Task objective = Go through the records below and report each line with "SCEGLI" in it.

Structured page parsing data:
+ + + + + + +
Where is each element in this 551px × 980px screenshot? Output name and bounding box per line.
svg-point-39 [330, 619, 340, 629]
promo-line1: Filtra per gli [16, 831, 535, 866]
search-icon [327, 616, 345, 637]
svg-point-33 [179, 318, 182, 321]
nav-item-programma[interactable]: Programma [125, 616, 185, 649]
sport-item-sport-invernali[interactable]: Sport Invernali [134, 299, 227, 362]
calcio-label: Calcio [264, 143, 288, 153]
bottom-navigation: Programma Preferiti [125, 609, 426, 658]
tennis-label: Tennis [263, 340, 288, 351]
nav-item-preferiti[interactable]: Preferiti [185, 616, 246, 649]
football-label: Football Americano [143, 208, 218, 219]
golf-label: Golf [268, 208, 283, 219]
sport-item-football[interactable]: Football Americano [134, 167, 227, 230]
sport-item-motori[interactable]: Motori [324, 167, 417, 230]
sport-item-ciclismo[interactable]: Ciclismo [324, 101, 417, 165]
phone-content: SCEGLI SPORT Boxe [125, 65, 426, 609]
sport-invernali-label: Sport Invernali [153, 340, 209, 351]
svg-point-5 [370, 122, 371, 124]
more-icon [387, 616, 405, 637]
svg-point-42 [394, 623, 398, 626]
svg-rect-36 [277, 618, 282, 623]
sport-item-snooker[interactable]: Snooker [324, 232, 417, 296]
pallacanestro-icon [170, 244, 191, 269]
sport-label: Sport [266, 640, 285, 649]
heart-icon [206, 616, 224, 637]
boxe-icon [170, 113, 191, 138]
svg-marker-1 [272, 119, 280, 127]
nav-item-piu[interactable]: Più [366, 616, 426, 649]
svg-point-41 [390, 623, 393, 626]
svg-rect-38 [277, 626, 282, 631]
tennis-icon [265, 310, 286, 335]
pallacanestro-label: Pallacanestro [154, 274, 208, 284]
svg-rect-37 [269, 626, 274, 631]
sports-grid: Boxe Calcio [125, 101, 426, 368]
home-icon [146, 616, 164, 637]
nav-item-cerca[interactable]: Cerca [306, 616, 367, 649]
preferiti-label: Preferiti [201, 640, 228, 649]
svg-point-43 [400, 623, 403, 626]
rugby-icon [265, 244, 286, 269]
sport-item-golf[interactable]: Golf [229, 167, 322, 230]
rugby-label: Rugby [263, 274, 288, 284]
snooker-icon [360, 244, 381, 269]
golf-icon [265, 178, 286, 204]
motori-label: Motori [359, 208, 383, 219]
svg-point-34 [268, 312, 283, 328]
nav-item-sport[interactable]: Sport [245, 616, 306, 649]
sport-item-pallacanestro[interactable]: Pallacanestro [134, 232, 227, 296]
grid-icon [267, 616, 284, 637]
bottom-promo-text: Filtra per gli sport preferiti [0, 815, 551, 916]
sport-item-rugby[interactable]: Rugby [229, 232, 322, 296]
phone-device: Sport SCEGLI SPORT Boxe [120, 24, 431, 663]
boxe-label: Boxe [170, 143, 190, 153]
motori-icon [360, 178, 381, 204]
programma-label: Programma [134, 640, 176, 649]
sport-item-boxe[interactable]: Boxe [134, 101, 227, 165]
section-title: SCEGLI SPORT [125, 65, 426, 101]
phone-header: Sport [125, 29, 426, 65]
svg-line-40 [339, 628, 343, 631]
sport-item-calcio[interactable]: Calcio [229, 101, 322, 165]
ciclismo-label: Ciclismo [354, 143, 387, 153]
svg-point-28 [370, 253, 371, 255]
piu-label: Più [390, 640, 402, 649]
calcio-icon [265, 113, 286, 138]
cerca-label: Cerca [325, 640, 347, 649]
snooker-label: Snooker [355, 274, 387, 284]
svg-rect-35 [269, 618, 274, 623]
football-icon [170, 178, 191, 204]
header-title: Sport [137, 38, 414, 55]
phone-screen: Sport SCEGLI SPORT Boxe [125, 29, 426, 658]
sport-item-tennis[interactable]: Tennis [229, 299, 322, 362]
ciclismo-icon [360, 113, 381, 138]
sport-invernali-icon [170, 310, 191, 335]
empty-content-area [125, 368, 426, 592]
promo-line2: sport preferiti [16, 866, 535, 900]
+ + + + + + +
Answer to this exercise =
phone-content: SCEGLI SPORT Boxe [125, 65, 426, 609]
phone-device: Sport SCEGLI SPORT Boxe [120, 24, 431, 663]
section-title: SCEGLI SPORT [125, 65, 426, 101]
phone-screen: Sport SCEGLI SPORT Boxe [125, 29, 426, 658]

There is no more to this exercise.